*WHAT THIS TASK INVOLVES*. The records sit below. Return every line in them that holds the word "التي".

>>>

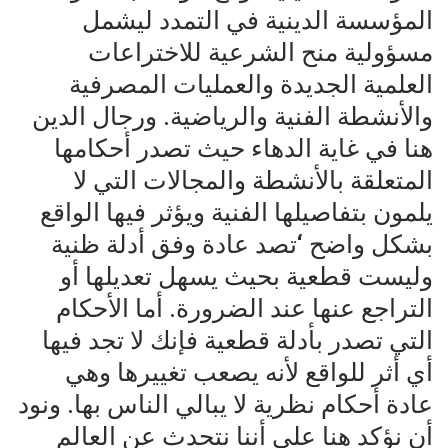
المؤسسة الدينية في التمدد ليشمل
مسؤولية منح الشرعية للاختراعات
العلمية الجديدة والعمليات المصرفية
والأنشطة الفنية والرياضية. ورجال الدين
هنا في غاية الدهاء حيث تصدر أحكامها
المتعلقة بالأنشطة والمجالات التي لا
يلمون بتفاصيلها الفنية ويؤثر فيها الواقع
بشكل واضح ‘تصد عادة وفق أدلة ظنية
وليست قطعية بحيث يسهل تعديلها أو
التراجع عنها عند الضرورة. أما الأحكام
التي تصدر بأدلة قطعية فإنك لا تجد فيها
أي أثر للواقع لأنه يصعب تغييرها وهي
عادة أحكام نظرية لا يبالي الناس بها. ‏ونود
أن نؤكد هنا على أننا نتحدث عن العالم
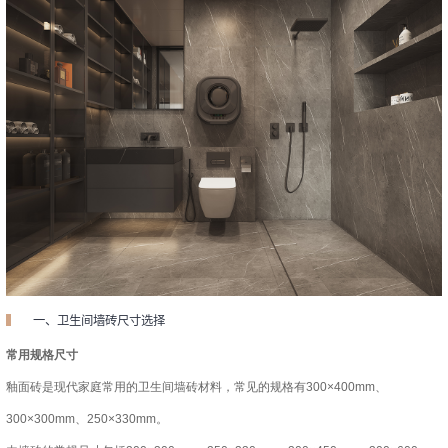
一、卫生间墙砖尺寸选择
常用规格尺寸
釉面砖是现代家庭常用的卫生间墙砖材料，常见的规格有300×400mm、
300×300mm、250×330mm。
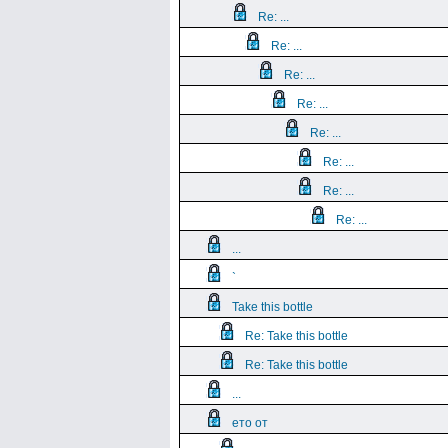
Re: ...
Re: ...
Re: ...
Re: ...
Re: ...
Re: ...
Re: ...
Re: ...
...
`
Take this bottle
Re: Take this bottle
Re: Take this bottle
...
ето от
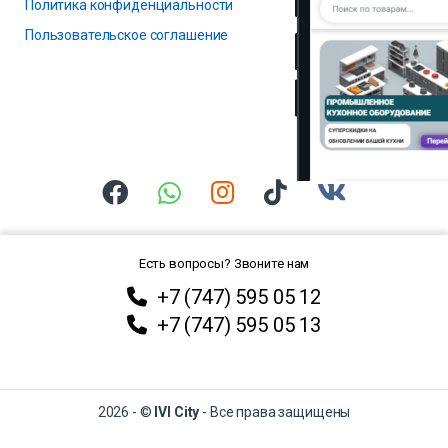
Политика конфиденциальности
Пользовательское соглашение
Есть вопросы? Звоните нам
+7 (747) 595 05 12
+7 (747) 595 05 13
2026 - ©
IVI City
- Все права защищены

<<<

*RESULT BELOW*.
المتعلقة بالأنشطة والمجالات التي لا
التي تصدر بأدلة قطعية فإنك لا تجد فيها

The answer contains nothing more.